Confessions of a Frustrated Street Photographer in Denver


My girlfriend gave me some great advice about photography. I was complaining to her about how asking for permission to take a photo of someone ruined the candidness of the moment. She told me, “Don’t ask for permission, ask for forgiveness.” Whenever I’m out in the streets with the intention of capturing candid moments I live by that creed. Today I ran into a person who mistakenly assumed I snapped a picture of him. He got in my face and said, “What are you taking pictures of people for?”


His aggressive nature triggered an angry reaction in me. I took a breath and told him that I wasn’t actually taking a picture of him, I was intrigued by the giant lollipop on that truck that was passing through the intersection. Then he said this, “You are a lying little bitch, you’re camera was pointed right at me.” At this point my frontal cortex went dark and I turned into a crazy person, frothing at the mouth and spewing an expletive laden explanation of my rights as a photographer in a public space.

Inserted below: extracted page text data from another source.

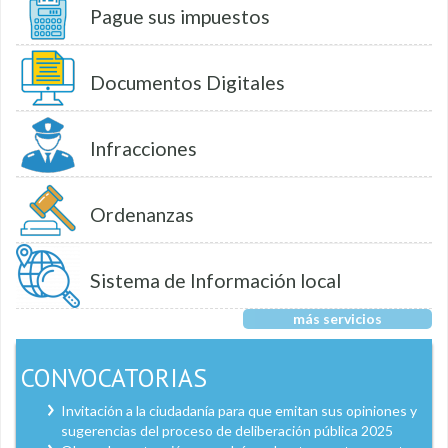
Pague sus impuestos
Documentos Digitales
Infracciones
Ordenanzas
Sistema de Información local
más servicios
CONVOCATORIAS
Invitación a la ciudadanía para que emitan sus opiniones y
sugerencias del proceso de deliberación pública 2025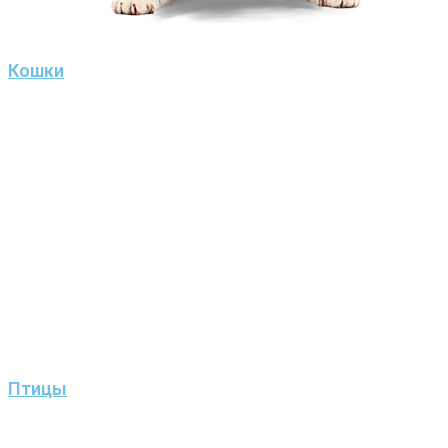
Кошки
Птицы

He is the second person in less than a month to confront me like this. On each occasion I was not actually photographing the people who were so offended by the presence of my camera and I. Over the years I have developed a sense of the type of person I think wouldn’t like their picture taken. In a world with billions of people I have no problem avoiding confrontation by passing up a photo opportunity, I know there is another person who would love their picture taken just around the next corner. This person was one of those guys. I had absolutely zero interest in photographing him.


In both instances I was harassed simply because I was carrying a camera around someone who doesn’t like cameras. Normally if someone questions me, I apologize and I tell them I’m a journalism student working on a project, but in these rare cases when someone basically attacks me for no reason I feel compelled to stand up for myself. I will not be intimidated by the guy flying a sign at the intersection begging for money because he got in my face for taking a picture I didn’t take. I’m sorry. I just won’t.

The other guy who did this to me actually rode up on a bike while I had my back turned, ran into me and actually started physically pushing me around. He was screaming at me, and accusing me of taking pictures of homeless people waiting outside a shelter in the middle of the night. Both of these times I tried to explain that I wasn’t doing what they thought I was, my explanations came across as sheepishly delivered excuses. When I heard myself sounding weak and meek that really made me angry and then I just started yelling back at them, standing my ground, trying to stand up to their “alpha-ness.”

As a photographer in the streets, I will be happy to delete a picture of any person who doesn’t want their picture taken. You don’t have to yell at me or get in my face or push me around, all you have to do is ask. I take thousands of pictures a day, losing one is no skin off my back. If you do push me around, that only will cause me to do the very thing you didn’t want in the first place. You get in my face, I’ll take your picture every time.

I’m just trying to tell the story of my life. I’m not out to ridicule people. I’m not out there doing undercover investigations of panhandlers. I don’t care that much about what you are doing. Just like it is this guy’s right to stand on the corner and make people feel uncomfortable every time they have to stop at the red light while he stares at them in their cars begging for cash, it is my right to take his picture while he is doing it. The truth of it is, I’ve been practicing street photography long enough that panhandlers and the homeless aren’t really my preferred subject for a photograph. Especially not a guy in a Superman hat.

I’m not a terrorist. I’m a Marine Corps Veteran. I’m not a pedophile. I’m a 40-year-old father of three, trying to make a new start in the world. Investing my time in the pursuit of a college education, trying to re-invent myself. I’m not proud of any arguments I have with my fellow humans. These type of confrontations make me sick to my stomach and I agonize over every cruel word I said in anger. So I’m sorry confrontational panhandler guy, you probably didn’t deserve to be the subject of my tirade. I felt disrespected and I reacted. It is a part of who I am.